Activity
Search the material below for the string "Beberkan" and copy each line where it appears.

- - - - -

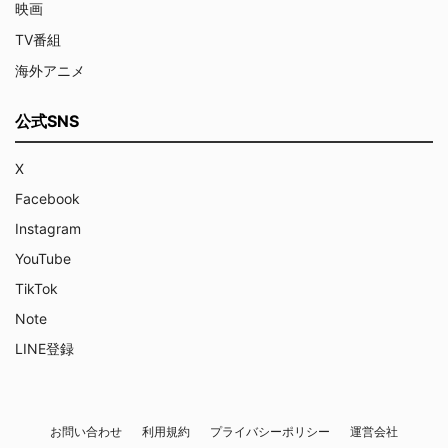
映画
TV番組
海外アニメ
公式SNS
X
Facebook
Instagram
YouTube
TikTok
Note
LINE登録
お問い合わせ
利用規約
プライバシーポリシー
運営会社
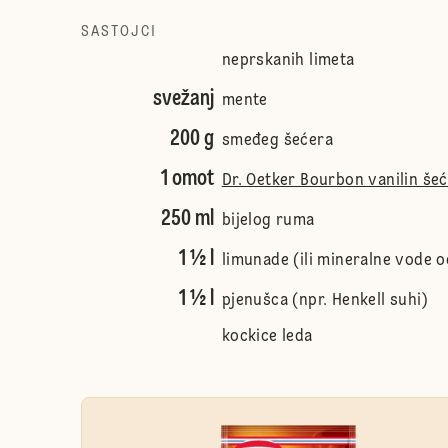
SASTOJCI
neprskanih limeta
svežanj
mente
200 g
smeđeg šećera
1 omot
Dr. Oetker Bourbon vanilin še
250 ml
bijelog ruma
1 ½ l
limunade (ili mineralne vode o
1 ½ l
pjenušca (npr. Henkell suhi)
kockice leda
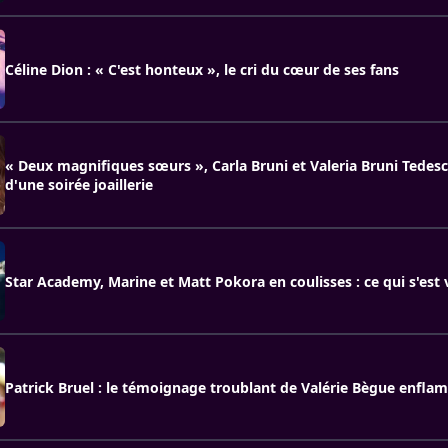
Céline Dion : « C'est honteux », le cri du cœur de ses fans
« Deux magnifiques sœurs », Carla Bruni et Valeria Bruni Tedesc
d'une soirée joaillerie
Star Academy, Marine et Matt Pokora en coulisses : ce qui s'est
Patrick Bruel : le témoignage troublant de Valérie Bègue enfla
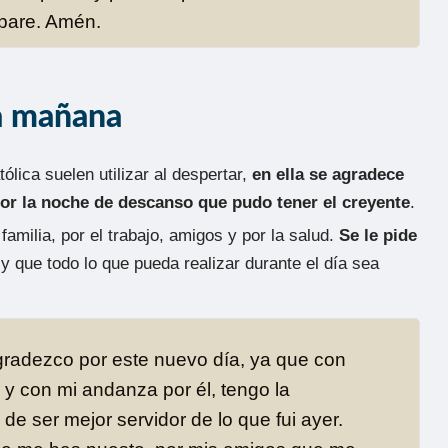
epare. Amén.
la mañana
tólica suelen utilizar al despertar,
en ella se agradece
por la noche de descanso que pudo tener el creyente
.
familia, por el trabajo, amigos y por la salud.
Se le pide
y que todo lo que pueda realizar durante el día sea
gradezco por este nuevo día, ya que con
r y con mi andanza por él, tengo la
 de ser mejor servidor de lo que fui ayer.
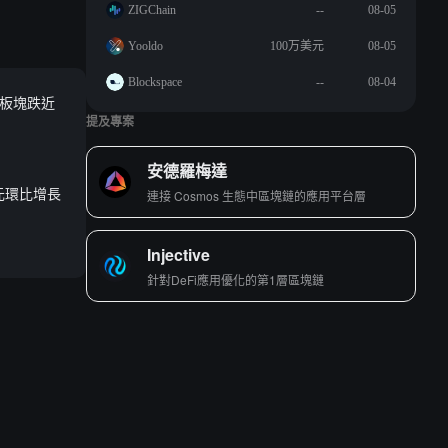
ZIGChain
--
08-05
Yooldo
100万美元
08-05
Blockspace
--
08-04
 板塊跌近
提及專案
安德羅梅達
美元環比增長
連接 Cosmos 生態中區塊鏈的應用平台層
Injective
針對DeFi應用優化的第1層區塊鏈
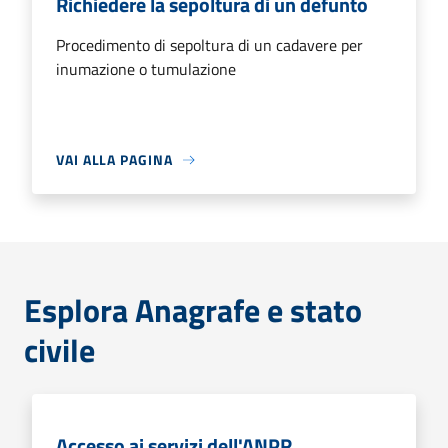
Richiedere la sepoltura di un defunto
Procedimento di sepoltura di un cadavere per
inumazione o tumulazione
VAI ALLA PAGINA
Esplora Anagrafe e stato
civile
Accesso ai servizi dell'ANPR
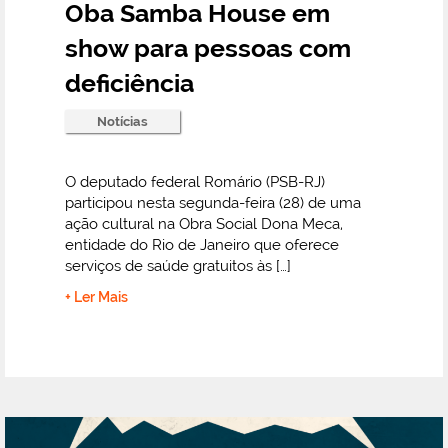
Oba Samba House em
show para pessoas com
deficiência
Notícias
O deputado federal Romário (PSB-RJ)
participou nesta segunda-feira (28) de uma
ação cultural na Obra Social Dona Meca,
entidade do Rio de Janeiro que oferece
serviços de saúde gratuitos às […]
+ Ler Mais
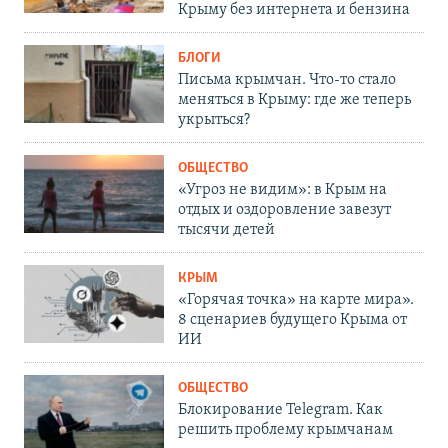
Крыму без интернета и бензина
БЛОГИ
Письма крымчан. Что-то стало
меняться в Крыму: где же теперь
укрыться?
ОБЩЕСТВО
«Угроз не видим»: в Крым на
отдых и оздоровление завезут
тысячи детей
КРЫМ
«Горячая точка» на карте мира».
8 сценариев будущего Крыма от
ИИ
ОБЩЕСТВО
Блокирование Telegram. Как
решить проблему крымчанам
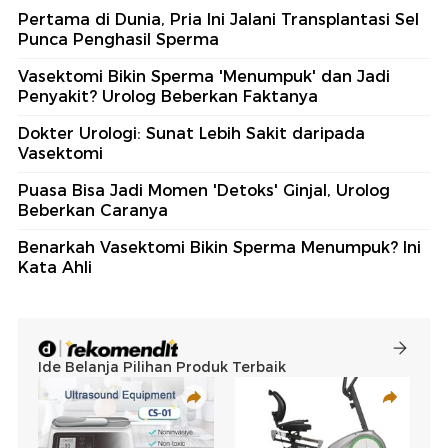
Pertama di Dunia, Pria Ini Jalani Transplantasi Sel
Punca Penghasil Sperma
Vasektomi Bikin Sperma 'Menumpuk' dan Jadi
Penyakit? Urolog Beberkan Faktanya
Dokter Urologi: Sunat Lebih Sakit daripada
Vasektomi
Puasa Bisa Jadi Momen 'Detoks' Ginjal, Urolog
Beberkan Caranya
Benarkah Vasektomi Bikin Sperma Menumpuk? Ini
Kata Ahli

- - - - -

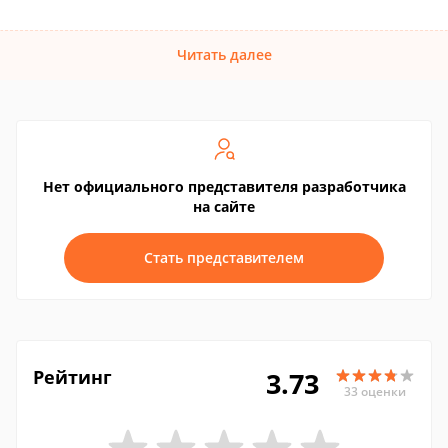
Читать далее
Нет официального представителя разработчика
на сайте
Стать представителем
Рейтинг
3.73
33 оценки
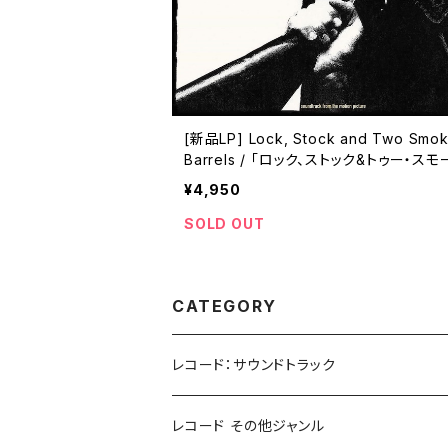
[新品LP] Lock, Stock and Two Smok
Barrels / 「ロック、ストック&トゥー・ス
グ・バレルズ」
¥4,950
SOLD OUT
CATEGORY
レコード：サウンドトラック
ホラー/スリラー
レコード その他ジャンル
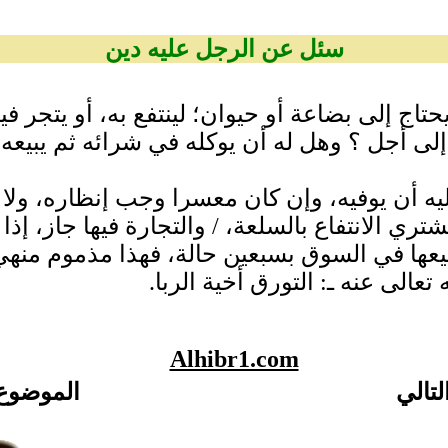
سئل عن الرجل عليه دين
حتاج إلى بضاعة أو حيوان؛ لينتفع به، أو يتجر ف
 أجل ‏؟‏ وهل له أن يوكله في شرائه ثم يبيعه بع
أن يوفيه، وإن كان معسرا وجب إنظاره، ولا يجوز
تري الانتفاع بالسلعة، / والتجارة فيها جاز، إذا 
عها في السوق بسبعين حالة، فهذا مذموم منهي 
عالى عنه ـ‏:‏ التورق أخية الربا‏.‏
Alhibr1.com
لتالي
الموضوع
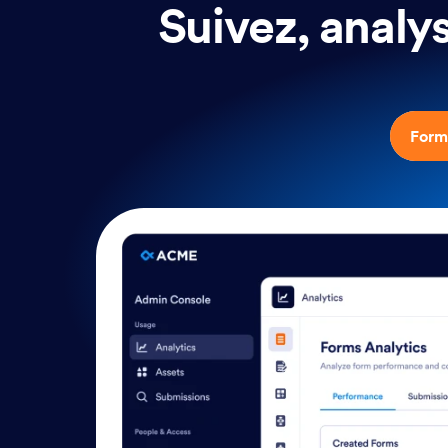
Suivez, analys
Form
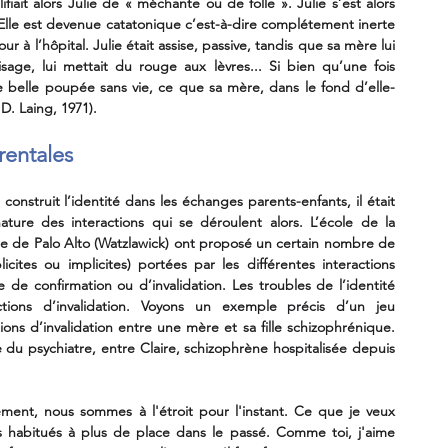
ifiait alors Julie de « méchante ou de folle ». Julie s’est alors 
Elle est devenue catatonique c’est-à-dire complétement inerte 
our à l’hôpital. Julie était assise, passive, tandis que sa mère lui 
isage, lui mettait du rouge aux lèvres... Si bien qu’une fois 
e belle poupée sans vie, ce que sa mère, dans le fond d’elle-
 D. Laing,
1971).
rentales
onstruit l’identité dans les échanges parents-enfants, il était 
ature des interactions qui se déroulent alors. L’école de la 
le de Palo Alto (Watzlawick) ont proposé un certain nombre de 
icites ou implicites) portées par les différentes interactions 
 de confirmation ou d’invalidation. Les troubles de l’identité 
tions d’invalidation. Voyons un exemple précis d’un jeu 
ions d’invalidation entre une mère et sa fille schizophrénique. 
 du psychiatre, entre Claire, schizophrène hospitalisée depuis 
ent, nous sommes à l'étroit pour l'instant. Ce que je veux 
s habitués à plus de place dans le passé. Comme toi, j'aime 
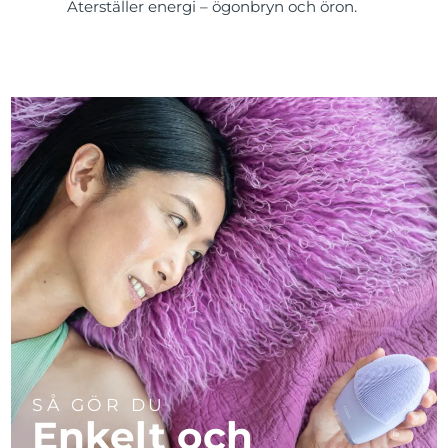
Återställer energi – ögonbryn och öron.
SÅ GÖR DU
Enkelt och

- - - - -

Result for this task
Penyakit? Urolog Beberkan Faktanya
Beberkan Caranya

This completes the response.